Day 14
June 3, 2000

Hell's Half Acre: Fuller Ridge to I-10


A view north of Mt. San Gorgonio
from Fuller Ridge.



A view of barren San Gorgonio
pass as we make our decent back
into the desert.



Amy gets up close and personal
with the Snow Canyon water
fountain.



The mocking north face
of Mt. San Jacinto from
Snow Canyon Road. (By
the way...Snow Canyon?
Sound like wishful
thinking.



Scott huddles in (some
might say hogs) the
only shade around for
miles.
I now know exactly where Hell's Half Acre is, so just ask and I'll point you in the right direction.

To be more specific, it was more like Hell's 20 Miles. We broke camp and headed out on what we anticipated would be a long grueling day of hiking.

We were not disappointed.

The reason we knew it would be difficult was that we would have to descend from our camp at 8,600 feet to 1188 feet, a drop of 7,412 feet. It was described in the guidebook as "a punishing decent." I don't feel that three words adequately describe this torture. Now, just switchbacking down a trail would be bad enough, but this trail wound all the way across the mountains, in and out of every crevice in sight and then would come back the other way, sometimes even managing to gain in elevation. We could see where our final destination was, but try getting there! Almost no shade for 20 miles and no water. And during this decent, you stare at the mocking north face of Mt. San Jacinto, which still has refreshing rivulets of snow clinging to it.

I started to entertain myself by playing one of my trail games, "Lost in the Desert," which involves me and my team of Borax mules and sometimes a bad outlaw, played by Scott.

The game goes like this: we're lost in the desert.

It's a pretty simple game. This was fun for a while until it started to become too realistic and I was forced to quit to protect my sanity.

Another disheartening thing about the trail is that while you are descending to San Gorgonio Pass, you stare at Mt. San Gorgonio (part of the San Bernardino Mts.) across the valley as it gets taller and you get shorter. Why is this bad? Because, day after tomorrow, we will head into the San Bernardinos and have to start climbing all over again.

Hours and hours later, we finally descended to a water fountain at the bottom of the mountain, installed by PCT volunteers and were we glad to see it! This fountain looks pretty funny standing by itself in the middle of the desert, but it was the best thing we'd seen all day. And the water was actually cool! Heaven! We have now completed 210 trail miles.

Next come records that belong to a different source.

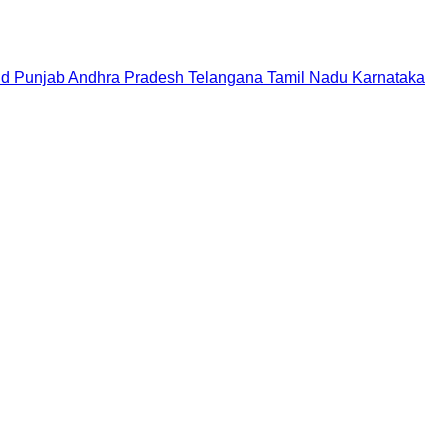
nd
Punjab
Andhra Pradesh
Telangana
Tamil Nadu
Karnataka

Carmen DiLorenzo picked us up in his brand new SUV. We had the honor of being some of the very first people to ride in the vehicle. (I'm sure Carmen considered it an honor as well.) He took us his home in Banning, where we are now. Carmen and Vincie DiLorenzo are Tony DiLorenzo's parents, another PCT hiker who is going all the way to Canada this year. (He started 3 weeks before us) We met Tony, Carmen, and Tony's brother, Paul, at mountaineering training school where we learned to use our ice axes. We discovered that both our parents live near the trail and arranged a "Parent Swap." Tony plans stay with Mom and Dad when he goes through the Mt. Lassen area. He is hiking the PCT to raise money and awareness about Thalassimia, a rare blood disease, more commonly called Cooley's Anemia. It is sort of the opposite of Leukemia. Paul has this disease--it's something you are born with. At many of the towns Tony stops in, the local paper does a story on his hike.

The DiLorenzo's are great people. We also got had the pleasure of meeting Tony's aunt and uncle as well and had a wonderful dinner, good conversation and of course, a shower! (And they remembered that Scott was a vegetarian and made sure he was well fed!)